Updated

Under pressure to take stronger action against sectarian violence, the ministry in charge of Iraq's police force will change top commanders and has already fired some 3,000 employees accused of corruption or rights abuses, a spokesman said Saturday.

The Shiite-led police force is widely accused of being infiltrated by Shiite militias blamed in slayings of Sunni Arabs, and critics say Prime Minister Nouri al-Maliki has been reluctant to move against the militias since many are linked to parties in his coalition.

Thousands have died this year in the cycle of killings between Shiites and Sunnis death squads. At least 14 other people were killed Saturday, mostly in sectarian violence around the country.

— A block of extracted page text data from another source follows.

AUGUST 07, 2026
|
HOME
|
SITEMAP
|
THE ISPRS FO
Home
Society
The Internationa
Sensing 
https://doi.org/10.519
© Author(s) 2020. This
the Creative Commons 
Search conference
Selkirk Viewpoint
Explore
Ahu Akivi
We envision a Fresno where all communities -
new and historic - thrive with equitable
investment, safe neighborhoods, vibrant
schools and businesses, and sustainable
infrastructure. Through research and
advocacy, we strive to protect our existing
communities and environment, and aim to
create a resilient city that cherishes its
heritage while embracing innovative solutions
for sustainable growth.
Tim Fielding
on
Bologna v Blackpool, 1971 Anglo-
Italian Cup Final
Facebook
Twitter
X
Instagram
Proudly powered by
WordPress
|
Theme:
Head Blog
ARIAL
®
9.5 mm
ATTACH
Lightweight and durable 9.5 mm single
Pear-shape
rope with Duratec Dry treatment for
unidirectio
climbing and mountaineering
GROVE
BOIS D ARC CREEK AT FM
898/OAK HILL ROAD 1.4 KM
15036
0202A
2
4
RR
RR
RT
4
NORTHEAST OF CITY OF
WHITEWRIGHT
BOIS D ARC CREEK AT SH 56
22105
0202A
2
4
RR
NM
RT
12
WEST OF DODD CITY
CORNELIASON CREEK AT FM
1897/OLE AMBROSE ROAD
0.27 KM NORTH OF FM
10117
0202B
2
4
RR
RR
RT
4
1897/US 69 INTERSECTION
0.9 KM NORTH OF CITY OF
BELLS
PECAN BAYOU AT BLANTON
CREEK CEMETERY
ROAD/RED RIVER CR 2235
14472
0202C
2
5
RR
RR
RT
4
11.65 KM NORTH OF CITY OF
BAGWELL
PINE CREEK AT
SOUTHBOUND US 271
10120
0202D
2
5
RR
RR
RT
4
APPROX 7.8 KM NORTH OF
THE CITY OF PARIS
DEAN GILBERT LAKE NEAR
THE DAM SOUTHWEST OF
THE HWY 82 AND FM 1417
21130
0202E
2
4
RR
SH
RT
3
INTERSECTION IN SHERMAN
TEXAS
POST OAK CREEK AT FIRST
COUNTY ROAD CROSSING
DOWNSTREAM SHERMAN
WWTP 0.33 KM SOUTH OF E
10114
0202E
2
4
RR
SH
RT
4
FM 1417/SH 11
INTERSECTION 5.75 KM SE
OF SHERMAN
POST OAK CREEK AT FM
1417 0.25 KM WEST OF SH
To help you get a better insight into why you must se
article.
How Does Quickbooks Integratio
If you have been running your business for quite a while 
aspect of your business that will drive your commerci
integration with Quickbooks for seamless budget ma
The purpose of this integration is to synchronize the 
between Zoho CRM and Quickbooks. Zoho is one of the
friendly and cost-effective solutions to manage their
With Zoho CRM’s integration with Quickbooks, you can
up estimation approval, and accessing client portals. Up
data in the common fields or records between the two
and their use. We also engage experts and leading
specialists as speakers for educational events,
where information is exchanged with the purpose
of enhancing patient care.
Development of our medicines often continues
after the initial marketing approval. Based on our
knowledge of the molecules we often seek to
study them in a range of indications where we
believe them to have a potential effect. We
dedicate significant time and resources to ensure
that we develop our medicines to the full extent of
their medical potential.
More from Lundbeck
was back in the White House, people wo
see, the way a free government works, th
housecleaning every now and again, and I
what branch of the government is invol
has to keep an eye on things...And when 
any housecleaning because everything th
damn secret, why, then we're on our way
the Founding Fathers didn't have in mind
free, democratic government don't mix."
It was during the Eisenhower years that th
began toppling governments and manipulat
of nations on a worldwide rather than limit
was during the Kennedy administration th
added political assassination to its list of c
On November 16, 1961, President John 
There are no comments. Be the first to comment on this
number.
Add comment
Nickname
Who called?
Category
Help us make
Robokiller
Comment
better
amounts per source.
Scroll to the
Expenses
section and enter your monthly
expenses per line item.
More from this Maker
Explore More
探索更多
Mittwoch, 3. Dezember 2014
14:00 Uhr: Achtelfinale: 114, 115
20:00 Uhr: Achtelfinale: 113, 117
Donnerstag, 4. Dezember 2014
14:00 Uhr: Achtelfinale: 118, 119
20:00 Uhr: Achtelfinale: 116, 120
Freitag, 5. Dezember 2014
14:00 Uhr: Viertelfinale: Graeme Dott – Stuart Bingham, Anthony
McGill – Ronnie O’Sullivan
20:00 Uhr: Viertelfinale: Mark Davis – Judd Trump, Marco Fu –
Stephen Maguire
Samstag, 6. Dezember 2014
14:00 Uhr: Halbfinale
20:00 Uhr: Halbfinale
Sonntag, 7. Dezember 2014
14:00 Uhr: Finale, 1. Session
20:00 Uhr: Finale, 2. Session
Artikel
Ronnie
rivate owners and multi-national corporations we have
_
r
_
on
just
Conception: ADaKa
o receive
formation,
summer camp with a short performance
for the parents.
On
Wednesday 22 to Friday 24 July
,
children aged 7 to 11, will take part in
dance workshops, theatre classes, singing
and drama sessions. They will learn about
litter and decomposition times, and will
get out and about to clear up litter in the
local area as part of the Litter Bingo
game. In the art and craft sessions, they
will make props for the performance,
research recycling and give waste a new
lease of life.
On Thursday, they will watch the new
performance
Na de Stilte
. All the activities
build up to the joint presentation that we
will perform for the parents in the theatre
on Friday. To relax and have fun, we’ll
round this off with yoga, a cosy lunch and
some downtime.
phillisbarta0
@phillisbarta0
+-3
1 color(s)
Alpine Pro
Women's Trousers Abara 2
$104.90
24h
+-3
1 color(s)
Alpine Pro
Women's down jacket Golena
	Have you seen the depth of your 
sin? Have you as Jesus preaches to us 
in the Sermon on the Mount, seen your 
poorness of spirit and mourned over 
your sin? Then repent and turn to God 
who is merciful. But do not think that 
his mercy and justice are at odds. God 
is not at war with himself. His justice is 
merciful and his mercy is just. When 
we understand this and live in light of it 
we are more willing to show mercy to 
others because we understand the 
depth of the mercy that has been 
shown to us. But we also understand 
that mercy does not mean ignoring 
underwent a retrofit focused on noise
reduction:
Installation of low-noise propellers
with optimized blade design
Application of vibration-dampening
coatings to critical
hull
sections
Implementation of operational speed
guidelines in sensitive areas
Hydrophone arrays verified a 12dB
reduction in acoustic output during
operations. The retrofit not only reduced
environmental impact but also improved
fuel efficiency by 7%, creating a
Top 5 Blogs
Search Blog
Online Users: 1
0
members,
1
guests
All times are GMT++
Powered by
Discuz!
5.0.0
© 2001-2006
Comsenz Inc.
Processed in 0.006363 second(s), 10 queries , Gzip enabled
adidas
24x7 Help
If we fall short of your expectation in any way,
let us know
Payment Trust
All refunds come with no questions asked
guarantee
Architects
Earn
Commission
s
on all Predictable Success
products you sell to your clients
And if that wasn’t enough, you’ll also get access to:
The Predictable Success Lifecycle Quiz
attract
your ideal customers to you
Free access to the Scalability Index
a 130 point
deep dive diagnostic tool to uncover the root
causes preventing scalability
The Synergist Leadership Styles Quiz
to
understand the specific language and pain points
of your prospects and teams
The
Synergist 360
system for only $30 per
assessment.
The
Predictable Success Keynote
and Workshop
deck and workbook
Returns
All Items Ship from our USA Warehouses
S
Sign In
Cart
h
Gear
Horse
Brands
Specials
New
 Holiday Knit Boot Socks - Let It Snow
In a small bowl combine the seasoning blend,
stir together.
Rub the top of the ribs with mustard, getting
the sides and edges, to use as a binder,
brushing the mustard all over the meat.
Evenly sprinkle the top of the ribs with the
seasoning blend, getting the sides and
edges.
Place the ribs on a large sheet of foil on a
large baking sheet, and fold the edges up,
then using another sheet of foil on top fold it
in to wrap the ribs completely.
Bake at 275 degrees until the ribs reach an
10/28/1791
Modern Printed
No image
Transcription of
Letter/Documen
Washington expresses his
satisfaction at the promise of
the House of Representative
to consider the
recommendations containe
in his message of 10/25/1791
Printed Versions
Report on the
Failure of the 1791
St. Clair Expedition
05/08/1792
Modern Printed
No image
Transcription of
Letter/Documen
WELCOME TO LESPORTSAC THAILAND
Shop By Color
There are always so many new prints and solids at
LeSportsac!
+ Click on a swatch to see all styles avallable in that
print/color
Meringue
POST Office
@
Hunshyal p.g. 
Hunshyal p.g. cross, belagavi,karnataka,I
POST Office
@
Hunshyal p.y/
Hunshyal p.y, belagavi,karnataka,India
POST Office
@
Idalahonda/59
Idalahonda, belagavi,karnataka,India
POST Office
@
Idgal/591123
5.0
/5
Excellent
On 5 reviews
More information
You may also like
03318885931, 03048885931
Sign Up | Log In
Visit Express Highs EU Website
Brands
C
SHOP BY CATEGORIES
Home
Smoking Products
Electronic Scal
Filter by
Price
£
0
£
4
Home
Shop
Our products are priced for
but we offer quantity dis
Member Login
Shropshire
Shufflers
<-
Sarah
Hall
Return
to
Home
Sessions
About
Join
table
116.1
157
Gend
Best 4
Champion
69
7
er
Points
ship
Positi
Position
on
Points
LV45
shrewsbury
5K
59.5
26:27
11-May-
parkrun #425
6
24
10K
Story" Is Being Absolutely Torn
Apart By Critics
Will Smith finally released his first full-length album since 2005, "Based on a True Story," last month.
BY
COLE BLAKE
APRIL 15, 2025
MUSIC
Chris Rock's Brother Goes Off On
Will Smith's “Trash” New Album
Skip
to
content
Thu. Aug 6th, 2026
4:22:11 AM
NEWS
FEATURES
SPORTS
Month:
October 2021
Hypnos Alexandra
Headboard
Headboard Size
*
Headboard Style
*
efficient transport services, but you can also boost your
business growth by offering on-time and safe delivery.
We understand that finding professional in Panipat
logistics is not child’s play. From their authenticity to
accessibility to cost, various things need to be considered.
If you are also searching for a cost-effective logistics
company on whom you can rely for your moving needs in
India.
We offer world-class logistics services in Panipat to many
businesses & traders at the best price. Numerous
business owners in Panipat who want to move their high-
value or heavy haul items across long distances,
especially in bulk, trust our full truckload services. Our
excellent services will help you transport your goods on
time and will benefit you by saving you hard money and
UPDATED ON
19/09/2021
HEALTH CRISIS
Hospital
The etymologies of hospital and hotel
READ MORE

Also, the bodies of 17 Shiite construction workers were found in an orchard outside Baghdad, kidnapped and decapitated in apparent retaliation for an attack on Sunni Arabs last week.

CountryWatch: Iraq

The workers' headless bodies were found Friday outside the city of Duluiyah, 45 miles north of Baghdad, along with four other unknown victims, also beheaded.

The killings of the workers were apparently retaliation for the kidnapping on Wednesday of three Sunni Arabs in Duluiyah by a Shiite militia, police said. The three were killed and their bodies burned.

When the current government was formed in May, Interior Minister Jawad Bolani was brought to his post — in charge of police forces — in large part because he had no militia links. But his lack of militia connections has also given him less leverage to make change.

Spokesman Abdul-Karim Khalaf said the ministry intended to carry out a shake up to ensure stronger action to stop the violence.

"We are working on reshuffling the ministry's vital posts like (the leaders of the) police commandos and public order forces, as well as some undersecretaries," he told The Associated Press, without elaborating.

He said most of the 3,000 employees who had been removed since May were suspected of corruption or human rights violations, but did not specify whether they were involved in militia activities. Up to 600 of them will face prosecution, he said.

Earlier this month, an entire brigade of some 700 policemen were suspended from service and taken to barracks because of suspected militia sympathies. The commander of one of the brigade's battalions faces criminal prosecution.

The troops were suspected of allowing Shiite militias to carry out a mass kidnapping of some two dozen people from a frozen food factory in Baghdad. At least seven of those kidnap victims have since been found dead.

Still, Khalaf played down the role of the ministry's police forces in militia violence, blaming instead the Facilities Protection Service, rather than the police. The FPS, created to guard government buildings and infrastructure, has some 150,000 members but an unclear command structure.

The FPS "is part of the problem in the death squad activities. They are not working under the supervision of either the Interior of the Defense Ministry but under the ministries that use them," Khalaf said. U.S. commanders have also said FPS members may be carrying out a large portion of the killings.

Authorities are investigating the assassination on Friday of Col. Salam al-Maamouri, a commander of the elite Scorpions police battalion, which was tasked with going after both Sunni insurgents and Shiite militias.

Al-Maamouri, a Shiite, was killed along with an aide in his office in the southern city of Hillah when a bomb exploded. Initial reports said the bomb was hidden beneath his desk, though Capt. Muthana Khlaid Ali, a spokesman for the provincial police force, said Saturday it may have been set in the office window from the outside.

Al-Maamouri was believed to have received threats from Shiite militias in the area because he was taking action against them. The militias were demanding his forces stay out of areas under their control and pressing him to release jailed fighters, one aide of the colonel told The Associated Press, speaking on condition of anonymity out of fear of reprisals.

The Interior Ministry's Khalaf said the assassination appeared to have had help from "elements inside his office."

Al-Maamouri, 35, and other former army offices established the Scorpion battalion in July 2003 and later it was incorporated into the police. "He was a tough man who paid no regard to ethnic background and didn't operate along sectarian lines," said Hussein Abdul-Sada, a member of Hillah's provincial council.

In Saturday's bloodiest attack, seven people were killed in an early morning mortar attack on a small Sunni village near Baqouba, 35 miles northeast of Baghdad. Residents blamed Shiite militias.

Residents said the attack came after the Iraqi army had raided the village and another nearby. "After that, the militia attacked," a middle-aged man told AP Television News at a Baqouba hospital where he was seeking injured relatives.